It’s OK to Just Be Real

“You’re a healthy reminder that it is okay to just be real. Thank you.”

This sweet, sweet compliment came across my inbox on a day when my spirit didn’t feel fully bright. I woke up at 3 a.m. to take a dear friend to the airport shuttle, and while I got a few more hours of hard sleep before my alarm finally woke me again, I’ve been a bit in the clouds.

What does it mean to be real? For me, it means to not beat myself up. I talk, write and think about fully letting go all the time. But truthfully, it’s one of my biggest challenges and struggles. I’m really hard on myself and set sometimes ridiculous expectations to succeed at work, in relationships, in my neighborhood and the various communities I’m part of, and I don’t easily let go. I’m learning to stop saying “I’m sorry” or make apologies for who I am, whether it pertains to the way I love, mistakes I’ve made, or even the way I get irritated.

(You’re not sorry, you’re radiant!)

And sometimes, it takes unforeseen, uncontrollable circumstances—like weather, that white stuff—that FORCE me to let go.

Part of what unfolded for me this weekend wouldn’t have been an opportunity if I hadn’t been able to let go, though, or realize I couldn’t fulfill all of my obligations. In fact, I wouldn’t have been able to spend time with a dear friend who helped transform my freshman (and only) year at Rhodes College. We laughed for at least three minutes upon seeing each other. I wouldn’t have been open to the last-minute gift of two tickets to see Jeff Mangum at the Bijou on Friday and spend time with the Knoxville family of friends I haven’t seen in months. I wouldn’t have been able to visit my mom and Grandmother yesterday afternoon, and celebrate Grandmom’s 90th lap around the sun..

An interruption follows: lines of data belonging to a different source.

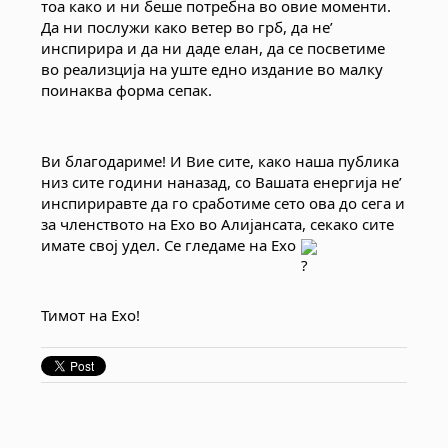
тоа како и ни беше потребна во овие моменти. 
Да ни послужи како ветер во грб, да не’ 
инспирира и да ни даде елан, да се посветиме 
во реализција на уште едно издание во малку 
поинаква форма сепак.
Ви благодариме! И Вие сите, како наша публика 
низ сите години наназад, со Вашата енергија не’ 
инспириравте да го сработиме сето ова до сега и 
за членството на Ехо во Алијансата, секако сите 
имате свој удел. Се гледаме на Ехо 
Тимот на Ехо!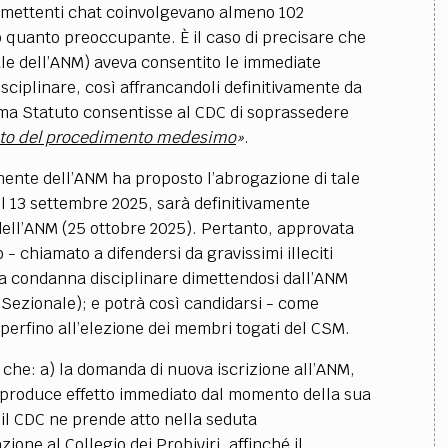
romettenti chat coinvolgevano almeno 102
 quanto preoccupante. È il caso di precisare che
ale dell’ANM) aveva consentito le immediate
disciplinare, così affrancandoli definitivamente da
ma Statuto consentisse al CDC di soprassedere
esito del procedimento medesimo
»
.
ente dell’ANM ha proposto l’abrogazione di tale
l 13 settembre 2025, sarà definitivamente
ell’ANM (25 ottobre 2025). Pertanto, approvata
o - chiamato a difendersi da gravissimi illeciti
la condanna disciplinare dimettendosi dall’ANM
Sezionale); e potrà così candidarsi - come
 perfino all’elezione dei membri togati del CSM.
o che: a) la domanda di nuova iscrizione all’ANM,
 produce effetto immediato dal momento della sua
 il CDC ne prende atto nella seduta
ne al Collegio dei Probiviri, affinché il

I didn’t arrive at this place—or any of those places this weekend or in general—without some frustration, bickering and almost tears. But with all of those emotions came breath and support from loved ones that took the form of a car share, a friend, a phone call, a meal, a bed and warm place to stay.

All that to say, I’m happy I arrived at this place, I’m happy for the journey, and all of its highs and lows, I took this weekend that threw me off from my plan, and I’m happy to say… it was a blast.

I think I’m getting better at being real. Cause it’s not just OK to be real, it’s freeing, it’s luxurious and it’s everything. Thanks, Kevin, for helping me keep it real.